11 Kasım 1938’de cenaze töreninden önce Atatürk’ün naaşı, tahnit edildi. Doktorlar, ATATÜRK’ ün “tedfin” töreni yapılıncaya kadar naaşının muhafaza edilebilmesi için tahnit yapılmasına karar verdiler. Tahniti, Gülhane Tıp Akademisi Patoloji kürsüsünden Prof. Dr. Lütfi AKSU yaptı. Doktorlar, tahnit işlemi için bir rapor düzenlediler.
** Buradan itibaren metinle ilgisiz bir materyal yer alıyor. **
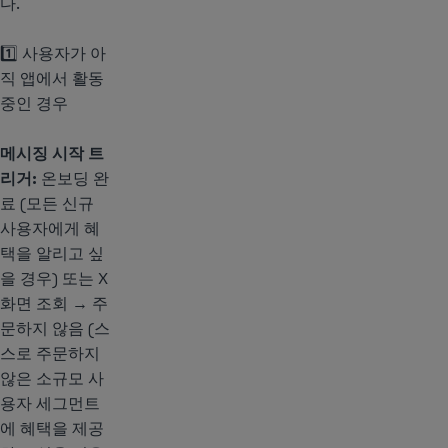
다.
1️⃣ 사용자가 아
직 앱에서 활동
중인 경우
메시징 시작 트
리거:
온보딩 완
료 (모든 신규
사용자에게 혜
택을 알리고 싶
을 경우) 또는 X
화면 조회 → 주
문하지 않음 (스
스로 주문하지
않은 소규모 사
용자 세그먼트
에 혜택을 제공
“Aşağıda imzaları bulunan tabipler, ATATÜRK’ ün tedfin merasimi yapılıncaya kadar naaşın muhafazası için aşağıda yazılı mahlûl ile usulü dairesinde Gülhane Teşrihi Marazi Profesörü Dr. Lütfi AKSU tarafından tahnit yapılmasına karar verilmiş ve bu tahnit derakap yapılmıştır.”
Mahlül:
*Formalin 200 g
*Sublime 1 g
*Tuz 200g
*Acide phenique 10g
*Su 1000 g S.K. için”10
Tahnit, işleminde cesedin iç organları çıkarılmadı, vücut bütünlüğü bozulmadı. Cesede hiç dokunulmadan, damarlara formal solusyonu, asit fenik maddeleri enjekte edilerek tahnit yapıldı. Prof. Dr. Lütfi AKSU, kullandığı solüsyonu iki küçük şişeye doldurdu, ağzı lehimli şişelerin üzerilerine solüsyon karışımını yazdı. Solüsyon şişelerini, naaşın kolları arasına yerleştirdi. Tahnit ten sonra vücut gazlı bantlarla sarıldı, sonra kefenlendi.
Naaş kahverengi bir muşamba ile sarıldı, kurşun tabut içine konuldu ve etrafı ilaçlı talaşlarla doldurulup örtüldü.
Kurşun tabut hava almayacak şekilde lehimlendi, sonra bu kurşun tabut, gül ağacından yapılmış başka bir tabutun içine kondu. Akşam Gazetesi’nin haberine göre, 13 Kasım 1938 günü dahi naaş yatak odasında bulunuyordu. Tahnit edilen ve tabuta konan naaş, 14 Kasım 1938 günü Dolmabahçe Sarayı Merasim Salonu’nda hazırlanan katafalka konuldu.